Cutting Edge Psychology
|Posted on September 3, 2014 at 1:45 AM|
ADHD is casused by out of control brain chemicals- that is why drugs are given to kids, right? Well- no, actually. Despite the stunning success of drug companies in selling this hypothesis to not just the medical profession, but also to society at large, there is scant evidence in its support. Parents and schools, often pushed to the brink of their ability to cope by difficult behaviour from children, are very eager to believe that the child is suffering from aberrant brain chemicals- the drugs often do subdue the child's behaviour, at least initially. However, the fact that drugs change behaviour does not mean that the pre-drugged behaviour was a medical or psychiatric condition, resulting from chemical imbalances in the brain. Alcohol changes behaviour, often making one more gregarious and confident- does this mean that sobriety is a psychiatric condition which is treated by the introduction of alcohol? Clearly not, but this is the dodgy logic used by the medical model when applied to children's difficult behaviour.
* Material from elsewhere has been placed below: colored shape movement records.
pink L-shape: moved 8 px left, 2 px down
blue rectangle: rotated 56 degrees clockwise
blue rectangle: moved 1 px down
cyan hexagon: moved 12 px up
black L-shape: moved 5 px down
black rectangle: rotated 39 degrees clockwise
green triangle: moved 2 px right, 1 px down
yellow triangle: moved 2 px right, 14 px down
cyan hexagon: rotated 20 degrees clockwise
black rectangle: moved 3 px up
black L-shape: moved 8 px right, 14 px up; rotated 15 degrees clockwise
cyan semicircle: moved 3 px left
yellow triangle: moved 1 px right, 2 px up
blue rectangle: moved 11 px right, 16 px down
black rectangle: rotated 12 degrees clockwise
So, what does seem to cause such behaviour? Research recently reported from the UK, following a sample of 19,000 children over many years, has clearly demonstrated that the behaviour which attracts an ADHD label is highly correlated with poverty, the young age of mothers, and the relationship status of parents (single or together). What these results suggest is that the children of parents who are struggling to cope with their lives, perhaps due to poverty, young age or doing it on their own, are more likely to behave in erratic and difficult to manage ways. As no experiment could ever be done with this issue, which may indicate causes of 'ADHD', the best we can do is to look at the correlations. As correlation does not prove causality, is it possible that rather than these characteristics of the parents 'causing' the ADHD of their children, the behaviour of the children 'cause' the factors in their parents, ie. poverty, young age, relationship status? Although the answer is obviously a 'no', the linked research clearly shows that this is not the case. This only leaves the possibility that parental coping (influenced by factors such as poverty, age and relationship status) is the key factor in subsequent children's behaviour. The implication is obvious- ADHD is not a medical or psychiatric condition, but a social-political one, effecting those in the least resourced and powerful positions in society. Drugging such children for their challenging behaviour is simply chemically altering the consequence of social-political inequality. Children's brains are adversely effected by the drugs- there is evidence of long term harmful consequences. Is this the way a civilised society should be treating its most disadvantaged?